It’s been a long few years for supporters of BlackBerry Ltd (TSX:BB)(NASDAQ:BBRY).
Although it appears that the company has now turned the corner and seems poised to reinvent itself as something other than the handset maker, it was touch and go there for a few years. The company went through two different CEOs before settling on John Chen, all while watching its position in the market get overtaken by the two newly dominant forces in the sector, Apple and Samsung. Writing off billions in unsold phones back in 2013 certainly didn’t help either, nor did burning through more than $1 billion in cash.
But now that Chen has cut costs, gotten rid of the inventory problem by moving to a demand-based manufacturer, and repositioned the company as a security and software company first, things are finally starting to look up. Shares recovered from a low of $6 each in late 2013, finishing Wednesday at more than $13.
That’s a nice recovery, but it may just be the tip of the iceberg. I believe BlackBerry has the potential to double again from these levels, and possibly in a year or two. Let me give you three reasons why I think it could happen.
There’s a reason why the president of the United States uses a BlackBerry. They’re widely recognized as the most secure devices on the planet.

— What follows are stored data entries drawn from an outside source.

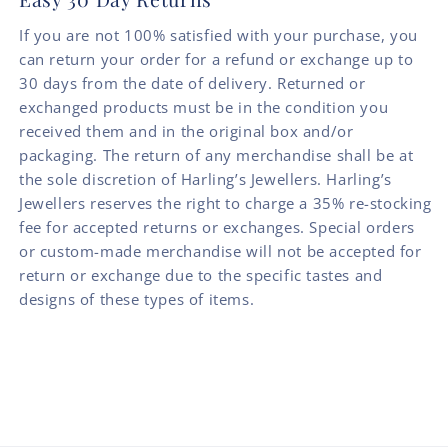
If you are not 100% satisfied with your purchase, you
can return your order for a refund or exchange up to
30 days from the date of delivery. Returned or
exchanged products must be in the condition you
received them and in the original box and/or
packaging. The return of any merchandise shall be at
the sole discretion of Harling’s Jewellers. Harling’s
Jewellers reserves the right to charge a 35% re-stocking
fee for accepted returns or exchanges. Special orders
or custom-made merchandise will not be accepted for
return or exchange due to the specific tastes and
designs of these types of items.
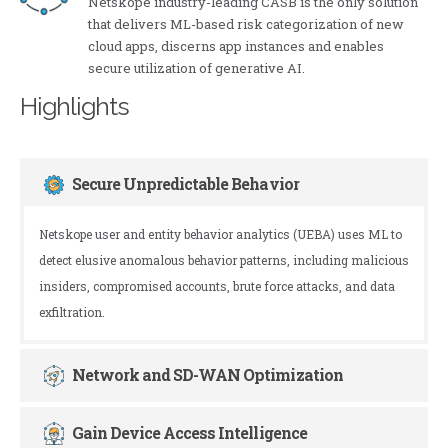
Netskope industry-leading CASB is the only solution
that delivers ML-based risk categorization of new
cloud apps, discerns app instances and enables
secure utilization of generative AI.
Highlights
Secure Unpredictable Behavior
Netskope user and entity behavior analytics (UEBA) uses ML to
detect elusive anomalous behavior patterns, including malicious
insiders, compromised accounts, brute force attacks, and data
exfiltration.
Network and SD-WAN Optimization
Gain Device Access Intelligence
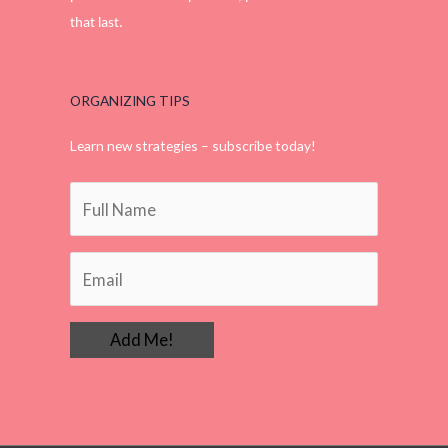
that last.
ORGANIZING TIPS
Learn new strategies – subscribe today!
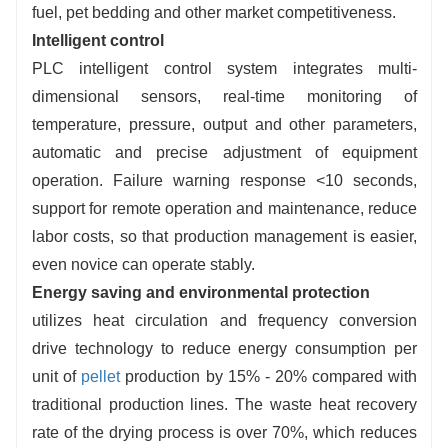
fuel, pet bedding and other market competitiveness.
Intelligent control
PLC intelligent control system integrates multi-
dimensional sensors, real-time monitoring of
temperature, pressure, output and other parameters,
automatic and precise adjustment of equipment
operation. Failure warning response <10 seconds,
support for remote operation and maintenance, reduce
labor costs, so that production management is easier,
even novice can operate stably.
Energy saving and environmental protection
utilizes heat circulation and frequency conversion
drive technology to reduce energy consumption per
unit of
pellet
production by 15% - 20% compared with
traditional production lines. The waste heat recovery
rate of the drying process is over 70%, which reduces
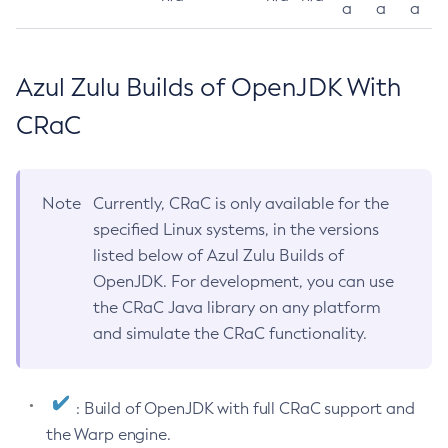
a
a
a
Azul Zulu Builds of OpenJDK With
CRaC
Note
Currently, CRaC is only available for the
specified Linux systems, in the versions
listed below of Azul Zulu Builds of
OpenJDK. For development, you can use
the CRaC Java library on any platform
and simulate the CRaC functionality.
: Build of OpenJDK with full CRaC support and
the Warp engine.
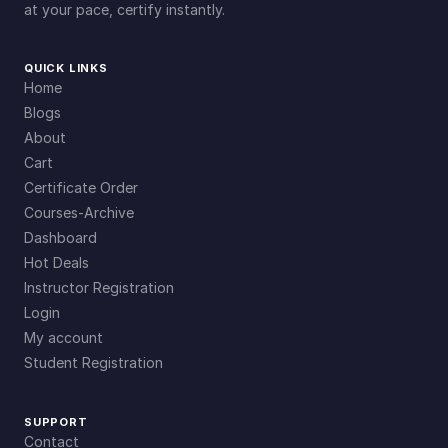
at your pace, certify instantly.
QUICK LINKS
Home
Blogs
About
Cart
Certificate Order
Courses-Archive
Dashboard
Hot Deals
Instructor Registration
Login
My account
Student Registration
SUPPORT
Contact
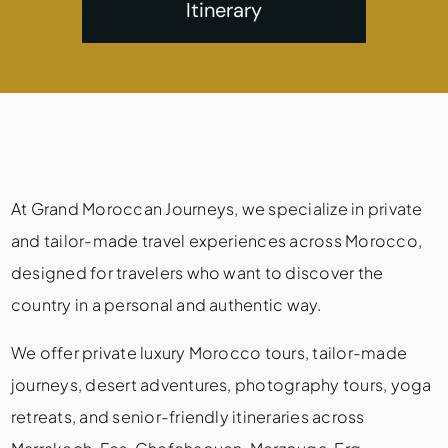
Itinerary
At Grand Moroccan Journeys, we specialize in private
and tailor-made travel experiences across Morocco,
designed for travelers who want to discover the
country in a personal and authentic way.
We offer private luxury Morocco tours, tailor-made
journeys, desert adventures, photography tours, yoga
retreats, and senior-friendly itineraries across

For most consumers, this point is moot. We want the latest cool phone, not something that will keep hackers out. Most people I know don’t live in constant fear of getting hacked. Businesses, on the other hand, worry about that kind of stuff everyday.
There’s just one problem. Businesses can save millions if they allow staff to bring their own device to work. Staff are happy as well, since this means they’re not carrying around an extra cell phone for work purposes. Everything happens on one device.
This is where BlackBerry steps in. It has agreements with Samsung, and most recently, Google, to supply both companies with security solutions for their smartphones and mobile operating systems, respectively. Considering today’s cyber security threats, I wouldn’t be surprised to see this part of BlackBerry’s business grow substantially.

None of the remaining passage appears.